An innovative technology launched by Elbow Engineers Pvt LTD in December 2017, called My70 converts humidity in the air into drinking water.
The device, which measures 3 feet by 1.5 feet, consists of a series of chambers, and runs on patented technology. It sucks the humidity from the atmosphere to create water which is then subject to a four-stage filtration process to produce clean water.

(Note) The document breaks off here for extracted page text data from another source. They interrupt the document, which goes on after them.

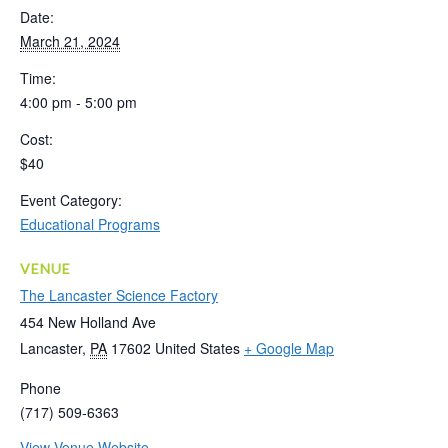
Date:
March 21, 2024
Time:
4:00 pm - 5:00 pm
Cost:
$40
Event Category:
Educational Programs
VENUE
The Lancaster Science Factory
454 New Holland Ave
Lancaster
,
PA
17602
United States
+ Google Map
Phone
(717) 509-6363
View Venue Website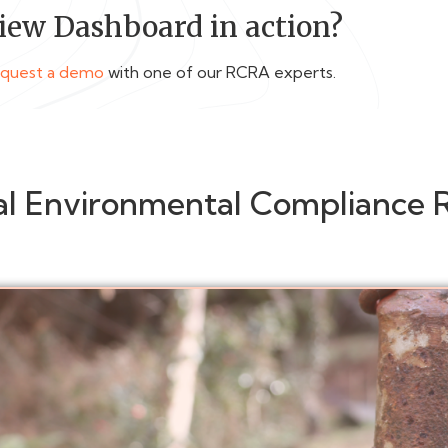
iew Dashboard in action?
equest a demo
with one of our RCRA experts.
al Environmental Compliance 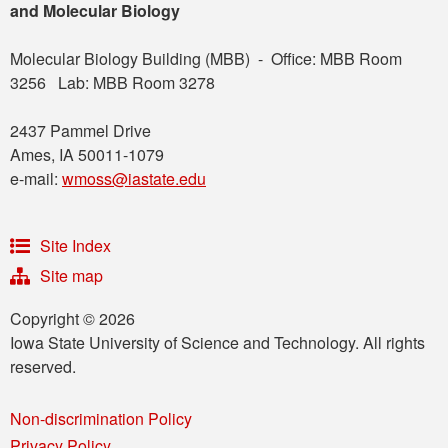
and Molecular Biology
Molecular Biology Building (MBB) - Office: MBB Room
3256 Lab: MBB Room 3278
2437 Pammel Drive
Ames, IA 50011-1079
e-mail:
wmoss@iastate.edu
Site Index
Site map
Copyright © 2026
Iowa State University of Science and Technology. All rights
reserved.
Non-discrimination Policy
Privacy Policy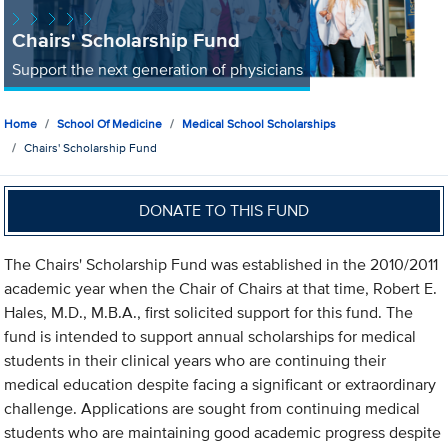
Chairs' Scholarship Fund
Support the next generation of physicians
Home
School Of Medicine
Medical School Scholarships
Chairs' Scholarship Fund
DONATE TO THIS FUND
The Chairs' Scholarship Fund was established in the 2010/2011
academic year when the Chair of Chairs at that time, Robert E.
Hales, M.D., M.B.A., first solicited support for this fund. The
fund is intended to support annual scholarships for medical
students in their clinical years who are continuing their
medical education despite facing a significant or extraordinary
challenge. Applications are sought from continuing medical
students who are maintaining good academic progress despite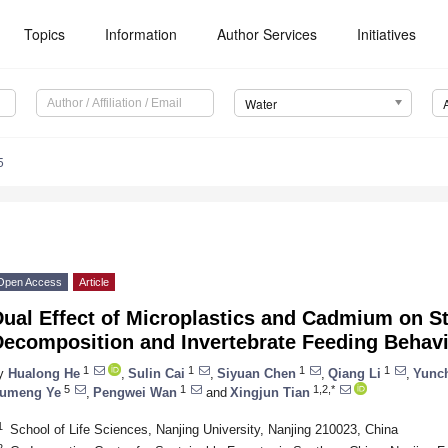
Topics
Information
Author Services
Initiatives
Water
5
Open Access
Article
ual Effect of Microplastics and Cadmium on St
Decomposition and Invertebrate Feeding Behav
1
1
1
1
y
Hualong He
,
Sulin Cai
,
Siyuan Chen
,
Qiang Li
,
Yunc
5
1
1,2,*
umeng Ye
,
Pengwei Wan
and
Xingjun Tian
1
School of Life Sciences, Nanjing University, Nanjing 210023, China
2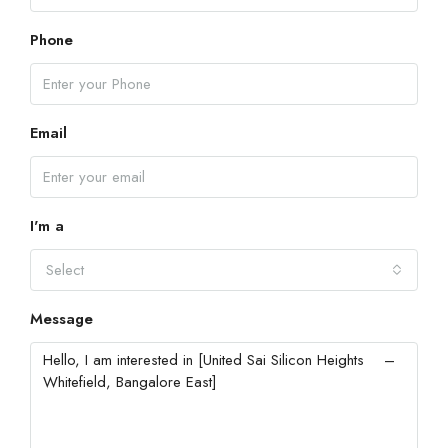
Phone
Email
I'm a
Select
Message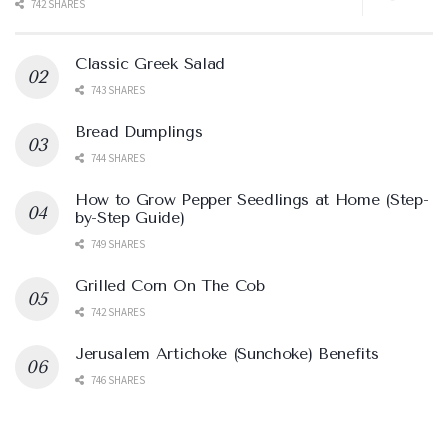
742 SHARES
Classic Greek Salad
743 SHARES
Bread Dumplings
744 SHARES
How to Grow Pepper Seedlings at Home (Step-
by-Step Guide)
749 SHARES
Grilled Corn On The Cob
742 SHARES
Jerusalem Artichoke (Sunchoke) Benefits
746 SHARES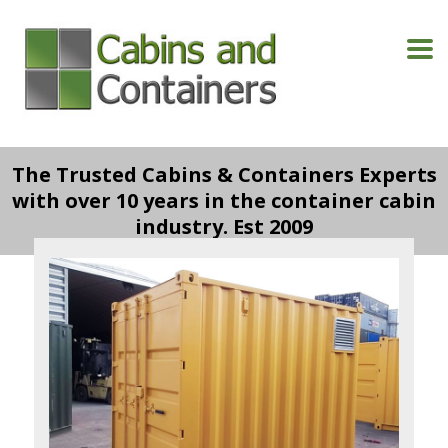
The Trusted Cabins & Containers Experts
with over 10 years in the container cabin
industry. Est 2009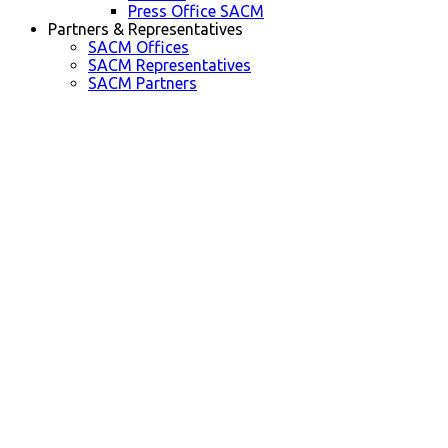
Press Office SACM
Partners & Representatives
SACM Offices
SACM Representatives
SACM Partners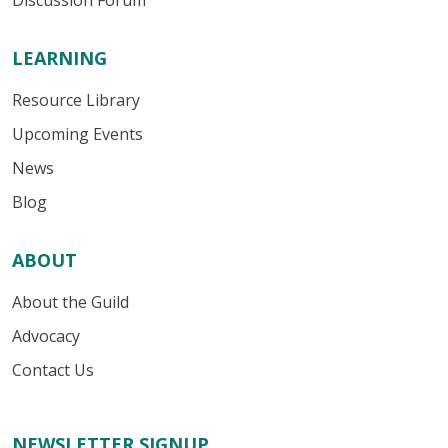
Discussion Forum
LEARNING
Resource Library
Upcoming Events
News
Blog
ABOUT
About the Guild
Advocacy
Contact Us
NEWSLETTER SIGNUP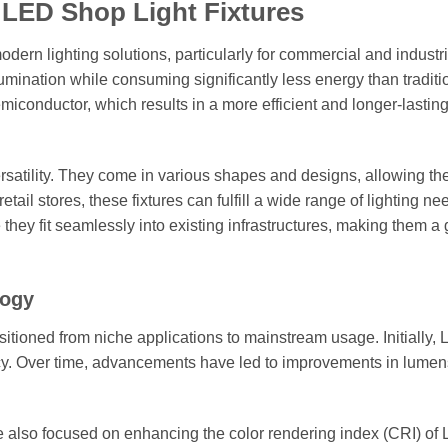
 LED Shop Light Fixtures
dern lighting solutions, particularly for commercial and industri
llumination while consuming significantly less energy than traditi
emiconductor, which results in a more efficient and longer-lasting
ersatility. They come in various shapes and designs, allowing th
ail stores, these fixtures can fulfill a wide range of lighting ne
e they fit seamlessly into existing infrastructures, making them a 
logy
sitioned from niche applications to mainstream usage. Initially,
ency. Over time, advancements have led to improvements in lumen
ve also focused on enhancing the color rendering index (CRI) of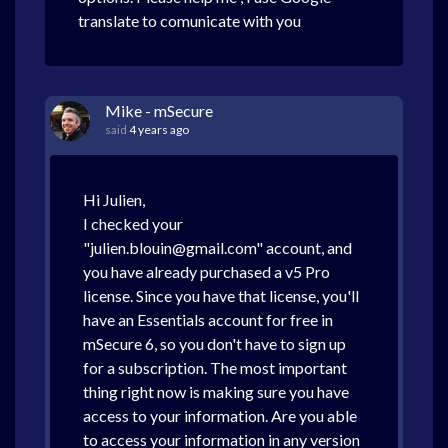
translate to comunicate with you
Mike - mSecure
said
4 years ago
Hi Julien,
I checked your
"julien.blouin@gmail.com" account, and
you have already purchased a v5 Pro
license. Since you have that license, you'll
have an Essentials account for free in
mSecure 6, so you don't have to sign up
for a subscription. The most important
thing right now is making sure you have
access to your information. Are you able
to access your information in any version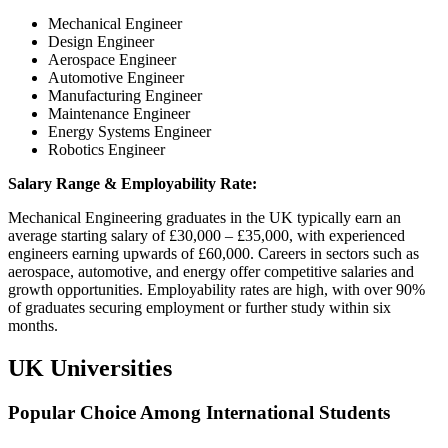
Mechanical Engineer
Design Engineer
Aerospace Engineer
Automotive Engineer
Manufacturing Engineer
Maintenance Engineer
Energy Systems Engineer
Robotics Engineer
Salary Range & Employability Rate:
Mechanical Engineering graduates in the UK typically earn an
average starting salary of £30,000 – £35,000, with experienced
engineers earning upwards of £60,000. Careers in sectors such as
aerospace, automotive, and energy offer competitive salaries and
growth opportunities. Employability rates are high, with over 90%
of graduates securing employment or further study within six
months.
UK Universities
Popular Choice Among International Students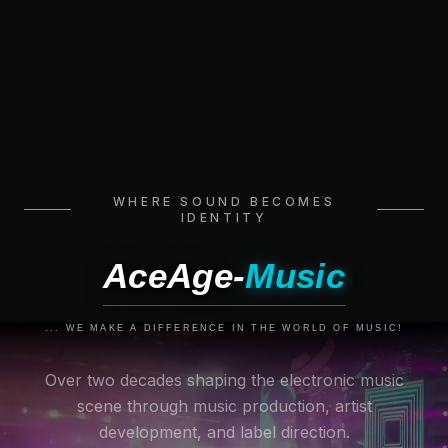
WHERE SOUND BECOMES
IDENTITY
AceAge-
Music
... WE MAKE A DIFFERENCE IN THE WORLD OF MUSIC!
Over two decades shaping the electronic music
scene through music production, artist
development, and label direction.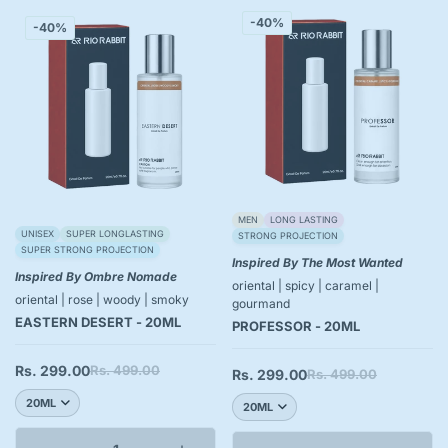
-40%
-40%
MEN
LONG LASTING
UNISEX
SUPER LONGLASTING
STRONG PROJECTION
SUPER STRONG PROJECTION
Inspired By The Most Wanted
Inspired By Ombre Nomade
oriental | spicy | caramel |
oriental | rose | woody | smoky
gourmand
EASTERN DESERT - 20ML
PROFESSOR - 20ML
Rs. 299.00
Rs. 499.00
Sale
Regular
Rs. 299.00
Rs. 499.00
Sale
Regular
price
price
price
price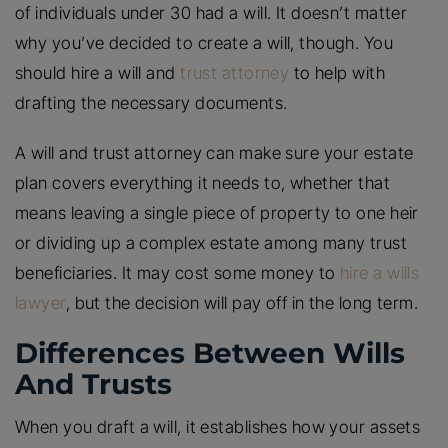
of individuals under 30 had a will. It doesn’t matter
why you’ve decided to create a will, though. You
should hire a will and
trust attorney
to help with
drafting the necessary documents.
A will and trust attorney can make sure your estate
plan covers everything it needs to, whether that
means leaving a single piece of property to one heir
or dividing up a complex estate among many trust
beneficiaries. It may cost some money to
hire a wills
lawyer
, but the decision will pay off in the long term.
Differences Between Wills
And Trusts
When you draft a will, it establishes how your assets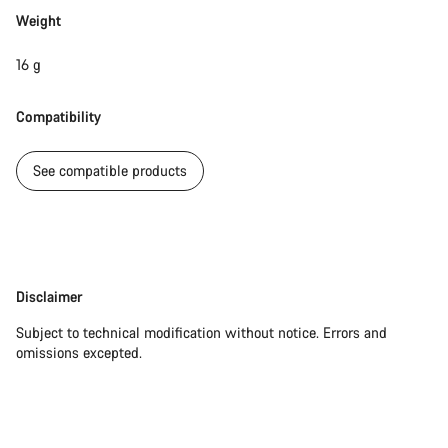
Start Chat
Weight
Close
16 g
Compatibility
See compatible products
Disclaimer
Disclaimer
Subject to technical modification without notice. Errors and
omissions excepted.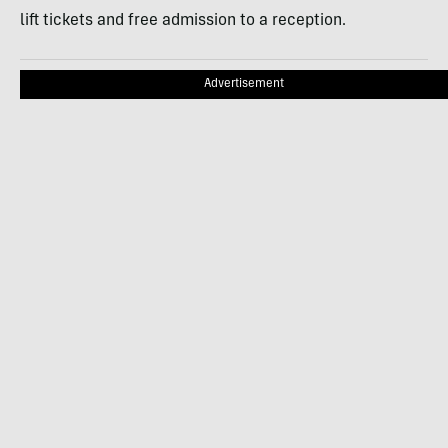
lift tickets and free admission to a reception.
Advertisement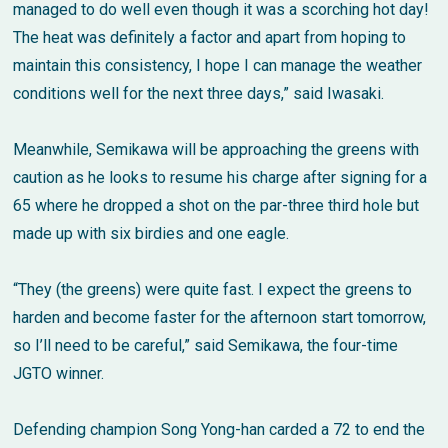
managed to do well even though it was a scorching hot day!
The heat was definitely a factor and apart from hoping to
maintain this consistency, I hope I can manage the weather
conditions well for the next three days,” said Iwasaki.
Meanwhile, Semikawa will be approaching the greens with
caution as he looks to resume his charge after signing for a
65 where he dropped a shot on the par-three third hole but
made up with six birdies and one eagle.
“They (the greens) were quite fast. I expect the greens to
harden and become faster for the afternoon start tomorrow,
so I’ll need to be careful,” said Semikawa, the four-time
JGTO winner.
Defending champion Song Yong-han carded a 72 to end the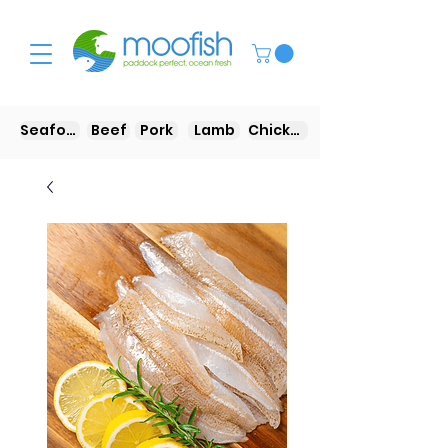
Seafood
Beef
Pork
Lamb
Chicken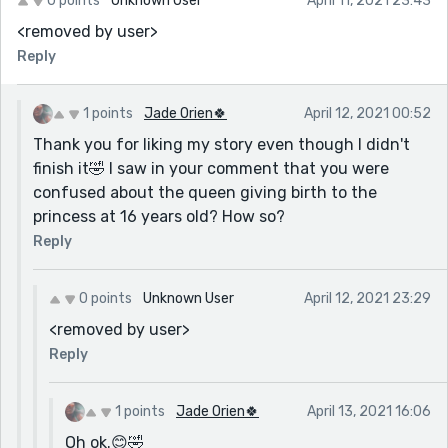
0 points
Unknown User
April 11, 2021 23:43
<removed by user>
Reply
1 points
Jade Orien🍀
April 12, 2021 00:52
Thank you for liking my story even though I didn't
finish it🤣 I saw in your comment that you were
confused about the queen giving birth to the
princess at 16 years old? How so?
Reply
0 points
Unknown User
April 12, 2021 23:29
<removed by user>
Reply
1 points
Jade Orien🍀
April 13, 2021 16:06
Oh ok.😊🤣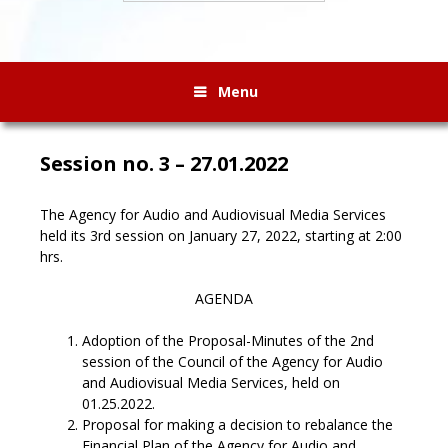
Menu
Session no. 3 – 27.01.2022
The Agency for Audio and Audiovisual Media Services
held its 3rd session on January 27, 2022, starting at 2:00
hrs.
AGENDA
Adoption of the Proposal-Minutes of the 2nd
session of the Council of the Agency for Audio
and Audiovisual Media Services, held on
01.25.2022.
Proposal for making a decision to rebalance the
Financial Plan of the Agency for Audio and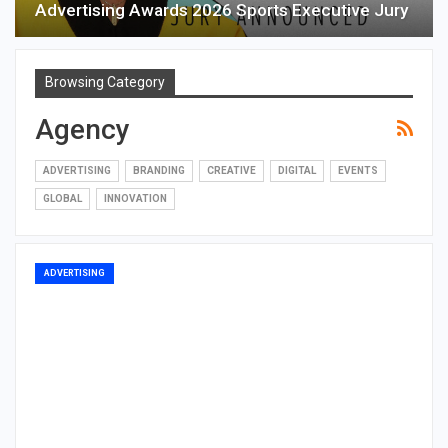
Advertising Awards 2026 Sports Executive Jury
Browsing Category
Agency
ADVERTISING
BRANDING
CREATIVE
DIGITAL
EVENTS
GLOBAL
INNOVATION
ADVERTISING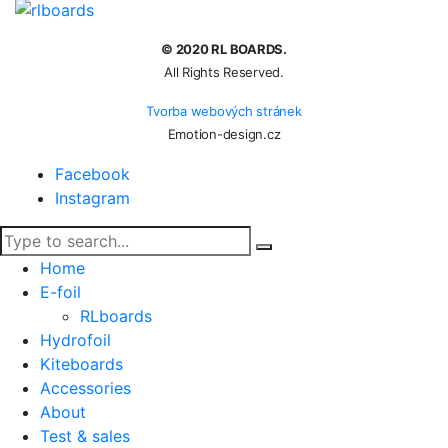
© 2020 RL BOARDS.
All Rights Reserved.
Tvorba webových stránek
Emotion-design.cz
Facebook
Instagram
Home
E-foil
RLboards
Hydrofoil
Kiteboards
Accessories
About
Test & sales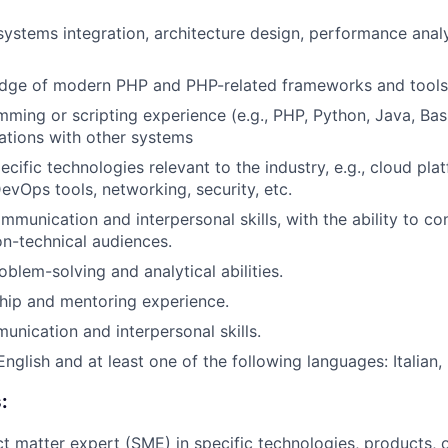
 systems integration, architecture design, performance anal
dge of modern PHP and PHP-related frameworks and tools
ming or scripting experience (e.g., PHP, Python, Java, Bash
ations with other systems
ecific technologies relevant to the industry, e.g., cloud pl
evOps tools, networking, security, etc.
mmunication and interpersonal skills, with the ability to co
n-technical audiences.
blem-solving and analytical abilities.
hip and mentoring experience.
unication and interpersonal skills.
English and at least one of the following languages: Italian
:
ct matter expert (SME) in specific technologies, products, o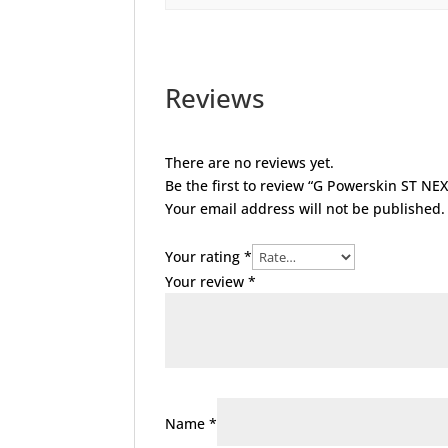
Reviews
There are no reviews yet.
Be the first to review “G Powerskin ST NE
Your email address will not be published.
Your rating
*
Your review
*
Name
*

“Our domestic version produces 20 litres per day, which is the same as the bubble top can,” says Kumar Loganathan, CEO of the EWR. “The best advantage is the freedom from dependence on bottled water and other wasteful systems. Since our device requires no pipe connection and has no wastage, it scores over water starved areas that need RO systems,” says Gopikrishna, a resident of Chennai who uses this device in his home. The device is electrically powered and is usually kept running at night when the humidity is high. He says it produces water of a better quality than that supplied through the public systems.
Not going to waste
Mumbai-based startup Indra Water helps residential societies save on their water costs by recycling their wastewater and reusing it for non-potable applications like flushing, gardening, car washing and landscaping.
Indra installed a system at Somaiya Vidyavihar’s Maitreyi Hostel in March 2017. “We are saving around Rs 20,000 monthly on water bills,” says Mr. Gaurang Shetty, chief innovation catalyst at the institute’s Research Innovation Incubation Design Laboratory. “The system uses only electricity for treatment, no chemicals or biological medium is required. The technology is electrocoagulation.”
Since setting up, the hostel has managed recycle 7.5 lakh liters water per month, thereby reducing their demand for fresh water. The system status can be checked through a software dashboard and requires maintenance once every three months. It recycles 25,000 liters of wastewater per day taking up only25 sq.ft for installation and is currently being upgraded to a higher capacity.
“The demand for water is going to double by 2030, as reported by NITI Ayog,” says Abhijit VVR, co-founder and chief of marketing and sales at the company. “With 54% of India being in water-stressed regions, we need innovative, cost-effective and decentralised water treatment technologies that can help societies and industries in sustainable water management.”